_Records supplied_:
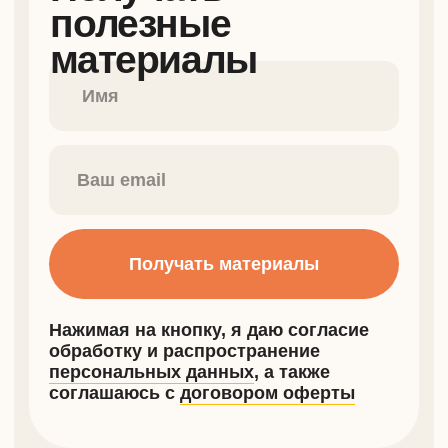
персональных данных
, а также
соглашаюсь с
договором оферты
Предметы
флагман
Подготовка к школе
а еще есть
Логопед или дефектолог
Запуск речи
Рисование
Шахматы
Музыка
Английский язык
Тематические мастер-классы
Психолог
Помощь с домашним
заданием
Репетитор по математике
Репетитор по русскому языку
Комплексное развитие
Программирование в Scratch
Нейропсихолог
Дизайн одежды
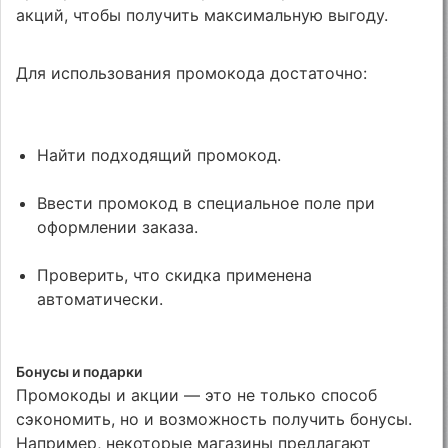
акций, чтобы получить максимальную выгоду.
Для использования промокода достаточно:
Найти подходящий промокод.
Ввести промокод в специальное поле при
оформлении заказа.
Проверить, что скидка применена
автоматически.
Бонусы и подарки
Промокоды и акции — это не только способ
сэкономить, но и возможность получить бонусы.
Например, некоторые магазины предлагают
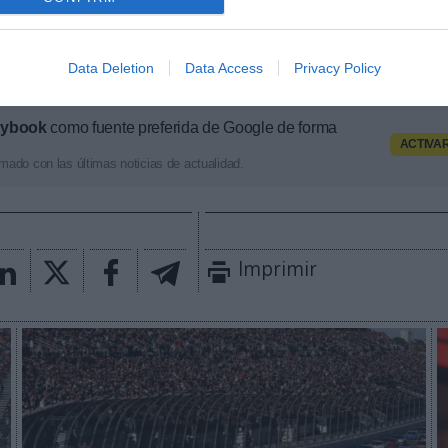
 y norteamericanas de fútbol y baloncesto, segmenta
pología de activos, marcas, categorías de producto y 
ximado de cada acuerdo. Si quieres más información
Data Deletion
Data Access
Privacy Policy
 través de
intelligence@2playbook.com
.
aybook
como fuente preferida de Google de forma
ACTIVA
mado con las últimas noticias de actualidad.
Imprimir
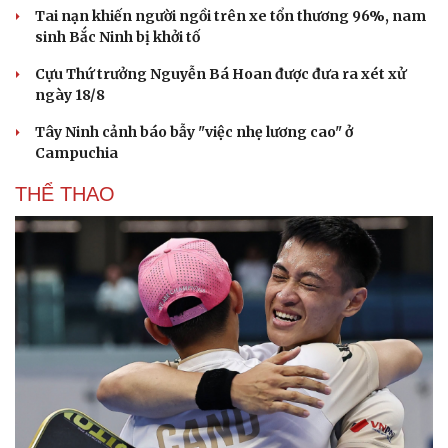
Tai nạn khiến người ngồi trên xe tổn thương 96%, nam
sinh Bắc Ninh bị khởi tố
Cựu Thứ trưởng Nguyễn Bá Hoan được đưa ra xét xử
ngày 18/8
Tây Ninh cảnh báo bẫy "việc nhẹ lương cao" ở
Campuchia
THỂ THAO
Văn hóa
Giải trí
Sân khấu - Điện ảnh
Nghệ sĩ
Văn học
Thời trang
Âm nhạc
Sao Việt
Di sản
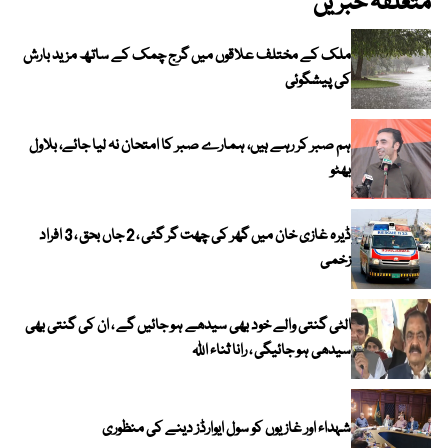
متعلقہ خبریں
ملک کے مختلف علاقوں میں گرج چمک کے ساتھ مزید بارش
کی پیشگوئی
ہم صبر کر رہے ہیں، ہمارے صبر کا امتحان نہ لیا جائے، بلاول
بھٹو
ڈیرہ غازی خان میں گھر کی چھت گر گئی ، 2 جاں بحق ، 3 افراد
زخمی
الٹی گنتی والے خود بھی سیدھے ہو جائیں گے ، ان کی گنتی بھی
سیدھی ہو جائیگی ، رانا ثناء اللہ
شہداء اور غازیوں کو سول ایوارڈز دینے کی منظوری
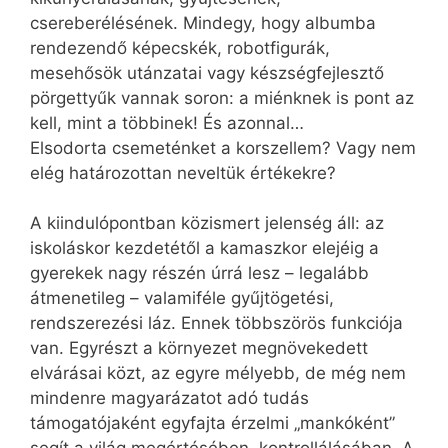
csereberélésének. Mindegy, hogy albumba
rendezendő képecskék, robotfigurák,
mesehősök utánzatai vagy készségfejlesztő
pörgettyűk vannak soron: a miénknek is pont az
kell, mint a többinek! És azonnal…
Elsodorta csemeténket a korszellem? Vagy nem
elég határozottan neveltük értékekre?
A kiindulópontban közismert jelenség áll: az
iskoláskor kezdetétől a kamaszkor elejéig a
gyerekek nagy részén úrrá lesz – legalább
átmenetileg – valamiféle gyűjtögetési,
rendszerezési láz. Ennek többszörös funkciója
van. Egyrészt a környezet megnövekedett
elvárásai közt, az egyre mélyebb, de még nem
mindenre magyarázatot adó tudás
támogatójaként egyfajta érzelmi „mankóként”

_Task directions_: From the records above, pull out each line that has "получить".

_Solution for this problem_:
акций, чтобы получить максимальную выгоду.
сэкономить, но и возможность получить бонусы.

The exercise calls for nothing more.